**THE TASK:** Output only this range of the data below: the line that contains "saattavat toisinaan johtua" through the final line, both ends included, each retyped exactly.

-------- DATA EXCERPTS --------

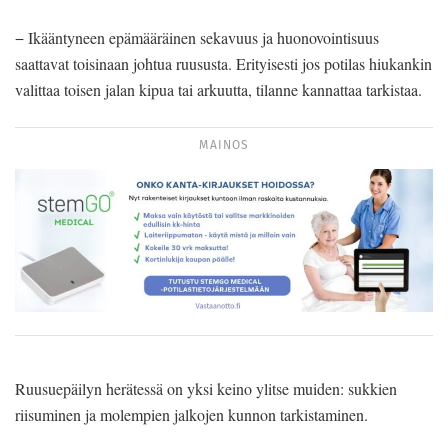
− Ikääntyneen epämääräinen sekavuus ja huonovointisuus
saattavat toisinaan johtua ruususta. Erityisesti jos potilas hiukankin
valittaa toisen jalan kipua tai arkuutta, tilanne kannattaa tarkistaa.
MAINOS
Ruusuepäilyn herätessä on yksi keino ylitse muiden: sukkien
riisuminen ja molempien jalkojen kunnon tarkistaminen.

--------

**ANSWER BOX:**
saattavat toisinaan johtua ruususta. Erityisesti jos potilas hiukankin
valittaa toisen jalan kipua tai arkuutta, tilanne kannattaa tarkistaa.
MAINOS
Ruusuepäilyn herätessä on yksi keino ylitse muiden: sukkien
riisuminen ja molempien jalkojen kunnon tarkistaminen.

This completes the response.